Indeed, moderate Liberals, exercising their conscience votes, played a proud role historically in supporting issues such as the decriminalisation of homosexuality.
So why didn’t that happen automatically in this case? A conscience vote was ruled out when the Howard government decided to use the same-sex marriage issue to try to wedge off socially conservative voters from Labor. The wedge didn’t really work because a fearful Labor initially voted with Howard to ban same-sex marriage.
Nonetheless, in the process, opposing same-sex marriage became a major Liberal policy and was used symbolically to signal support for a range of other socially conservative positions, including more traditional gender roles.
Subsequently, then-prime minister Tony Abbott hoped that proposing a plebiscite on same-sex marriage would electorally wedge Labor and that same-sex marriage could be either defeated, in a 1999 republic-like turnaround or at least substantially delayed.
Only the delay has been achieved, with Australia lagging far behind other equivalent countries. However, the postal vote has allowed social conservatives to mount a highly contentious “religious freedom” case for allowing forms of discrimination against same-sex couples who marry.
So what now? Moderate Liberals such as Simon Birmingham have suggested that the obvious starting point for same-sex marriage legislation would be the Dean Smith bill.

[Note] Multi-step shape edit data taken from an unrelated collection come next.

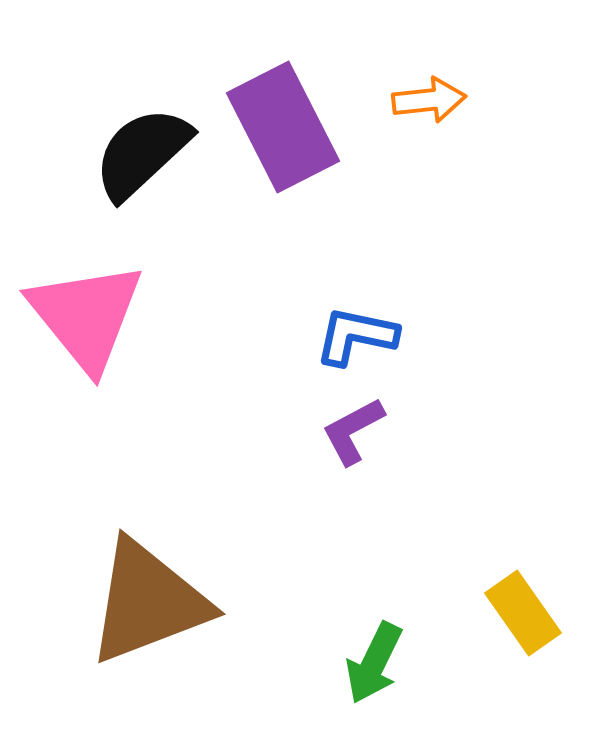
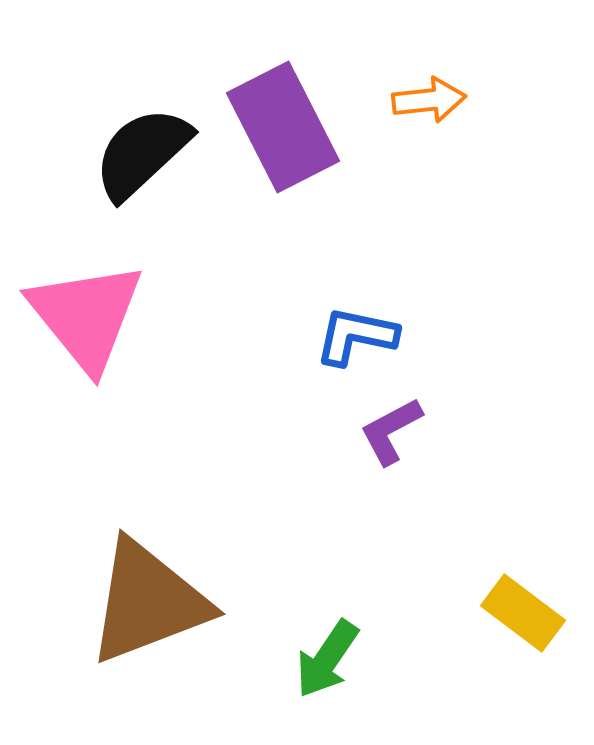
purple L-shape: moved 38 px right
yellow rectangle: rotated 18 degrees counterclockwise
green arrow: moved 47 px left, 4 px up; rotated 8 degrees clockwise
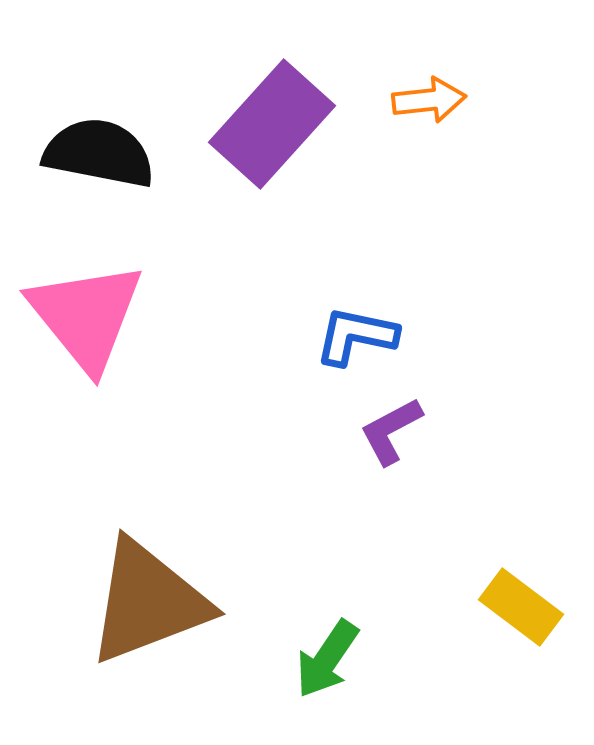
purple rectangle: moved 11 px left, 3 px up; rotated 69 degrees clockwise
black semicircle: moved 43 px left; rotated 54 degrees clockwise
yellow rectangle: moved 2 px left, 6 px up
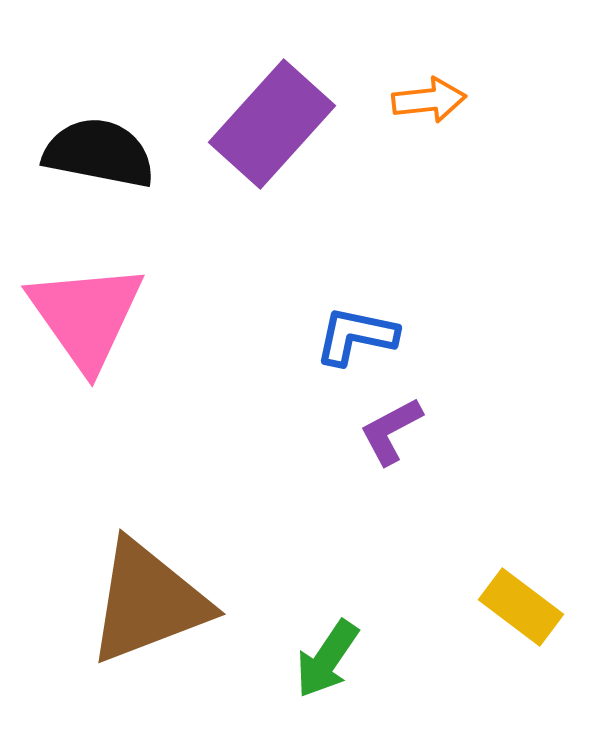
pink triangle: rotated 4 degrees clockwise
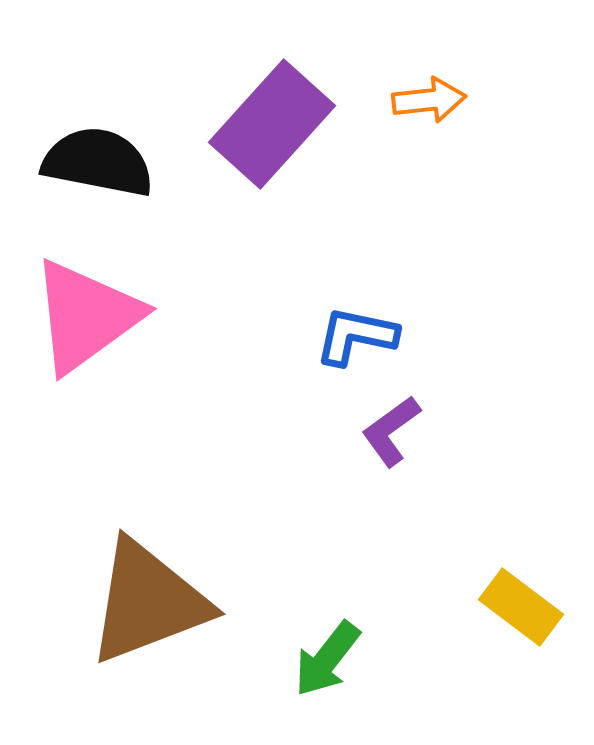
black semicircle: moved 1 px left, 9 px down
pink triangle: rotated 29 degrees clockwise
purple L-shape: rotated 8 degrees counterclockwise
green arrow: rotated 4 degrees clockwise
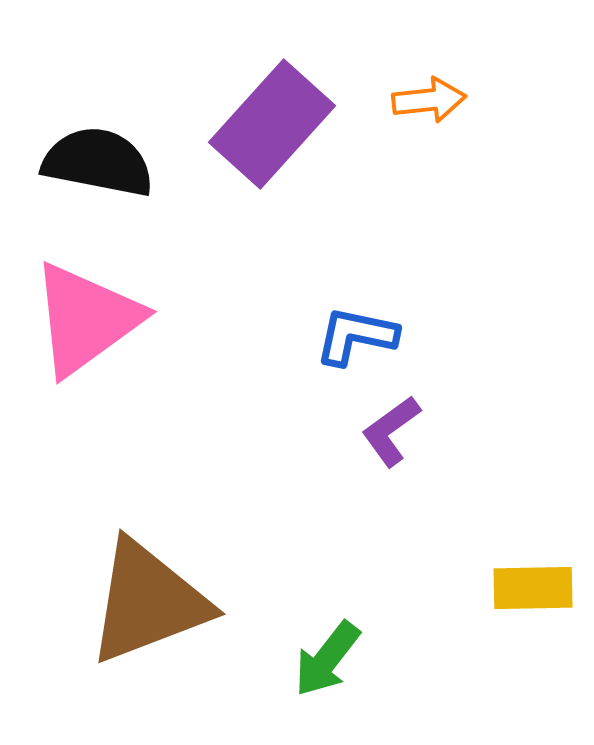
pink triangle: moved 3 px down
yellow rectangle: moved 12 px right, 19 px up; rotated 38 degrees counterclockwise
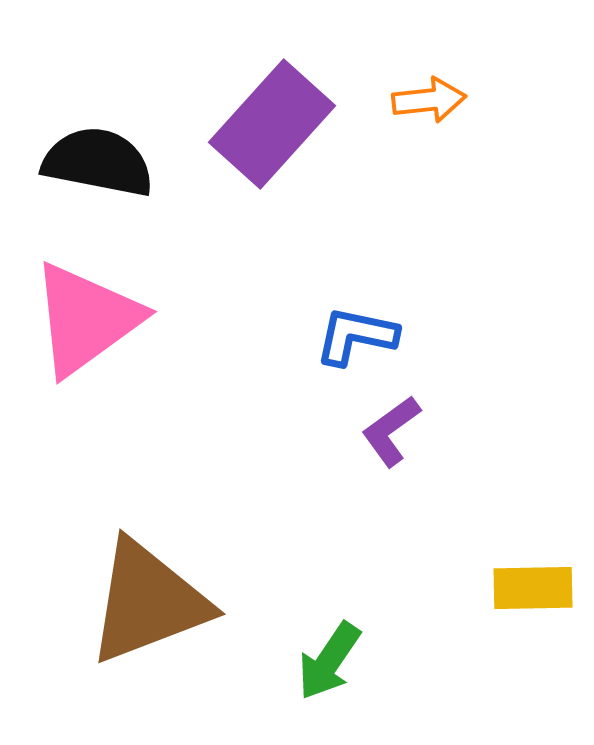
green arrow: moved 2 px right, 2 px down; rotated 4 degrees counterclockwise
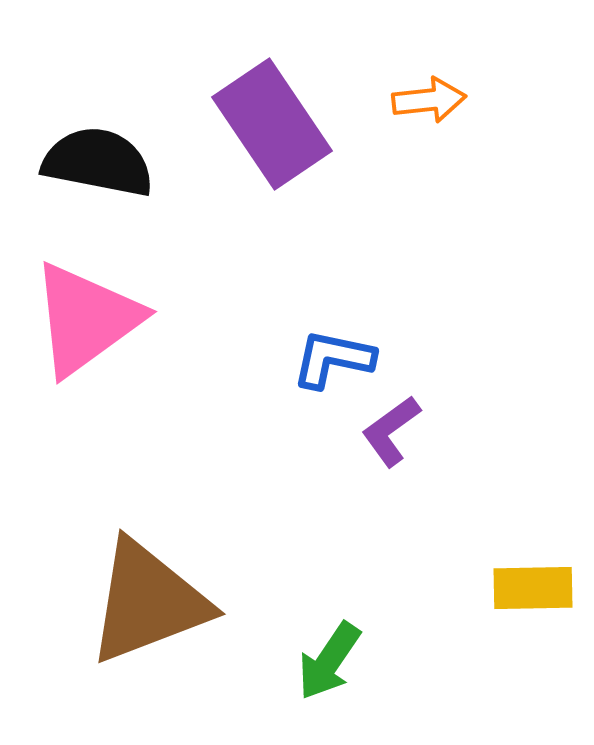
purple rectangle: rotated 76 degrees counterclockwise
blue L-shape: moved 23 px left, 23 px down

That bill, like previous bills put forward by “yes” supporters, supports civil same-sex marriage but protects the right of religious organisations to decide whom they will marry.
However, it goes further in terms of protections for existing marriage celebrants and armed forces clerics. It also reaffirms the existing right of religious organisations and schools to teach their religious beliefs regarding marriage.
Labor has said it will support the Smith bill as a feasible cross-party compromise (though dissenting Labor members will still have a conscience vote).
While the Greens are concerned that the religious exemptions the Smith private member’s bill gives may go too far, they have also said that, if it came to the crunch they would support it rather than see same-sex marriage defeated.
By contrast, many social conservatives in the Coalition will be supporting the type of measures in James Paterson’s proposed bill – though leading conservative Mathias Cormann has reportedly helped facilitate the Smith bill.
Paterson’s bill extends far beyond protection of religious organisations. It not only provides protections for private businesses to refuse services to same-sex weddings, but also undermines existing anti-discrimination laws in other ways. For example, it protects broader positions about issues such as gender which Paterson says is necessary in order for opponents to be able to make their case against same-sex marriage.
Even if Paterson’s bill is not put to the vote, supporters could still move amendments to the Smith bill based on Paterson’s principles.
However, Turnbull, George Brandis and Birmingham have all argued strongly against undermining existing anti-discrimination laws and giving businesses the right to deny services to same-sex couples getting married. This will be a major relief to same-sex couples as well as to Labor, which potentially risked being wedged on the issue.
Whether Liberal supporters of the “yes” case make further concessions on issues of protecting religious organisations remains to be seen. However, many social conservatives will be far from happy that Turnbull has opposed them on anti-discrimination exemptions for business services.
Some Liberal supporters may even threaten to defect to Cory Bernardi’s party. Turnbull hopes to have the matter settled by Christmas but his troubles on this issue are far from over.
Consequently, the cause that was intended to wedge Labor has now ended up turning back upon the Liberals themselves. A socially conservative symbol that was meant to mobilise support from voters has instead mobilised warring factions within the government itself.